◆ Assignment
From the records that follow, copy every line in which "transport" appears.

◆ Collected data
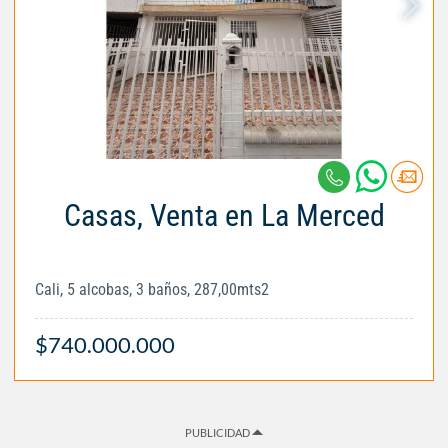
Casas, Venta en La Merced
Cali, 5 alcobas, 3 baños, 287,00mts2
$740.000.000
PUBLICIDAD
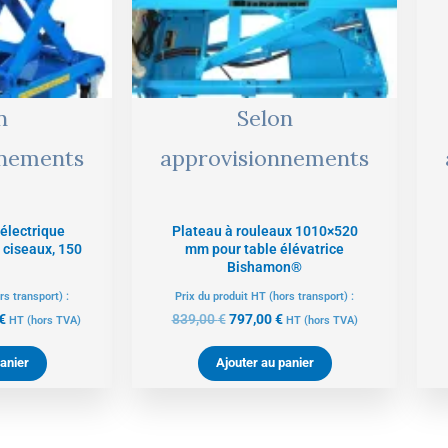
n
Selon
nnements
approvisionnements
 électrique
Plateau à rouleaux 1010×520
ciseaux, 150
mm pour table élévatrice
Bishamon®
rs transport) :
Prix du produit HT (hors transport) :
€
839,00
€
797,00
€
HT
(hors TVA)
HT
(hors TVA)
anier
Ajouter au panier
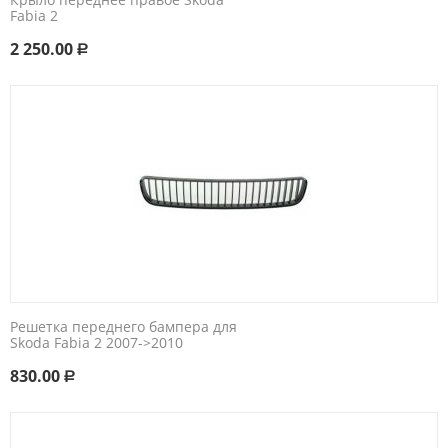
Fabia 2
2 250.00
Р
Решетка переднего бампера для
Skoda Fabia 2 2007->2010
830.00
Р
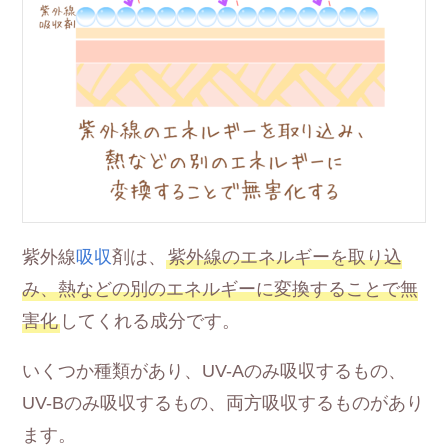
紫外線
吸収
剤は、
紫外線のエネルギーを取り込
み、熱などの別のエネルギーに変換することで無
害化
してくれる成分です。
いくつか種類があり、UV-Aのみ吸収するもの、
UV-Bのみ吸収するもの、両方吸収するものがあり
ます。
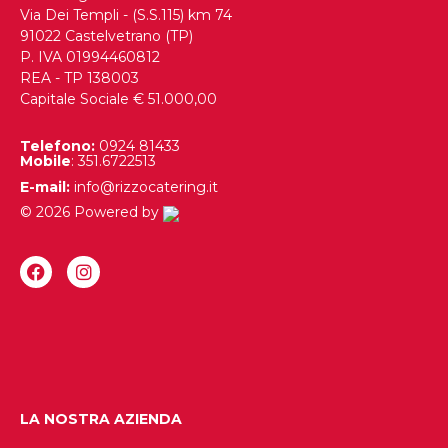
Via Dei Templi - (S.S.115) km 74
91022 Castelvetrano (TP)
P. IVA 01994460812
REA - TP 138003
Capitale Sociale € 51.000,00
Telefono:
0924 81433
Mobile
: 351.6722513
E-mail:
info@rizzocatering.it
© 2026 Powered by
LA NOSTRA AZIENDA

◆ Written reply
rs transport) :
Prix du produit HT (hors transport) :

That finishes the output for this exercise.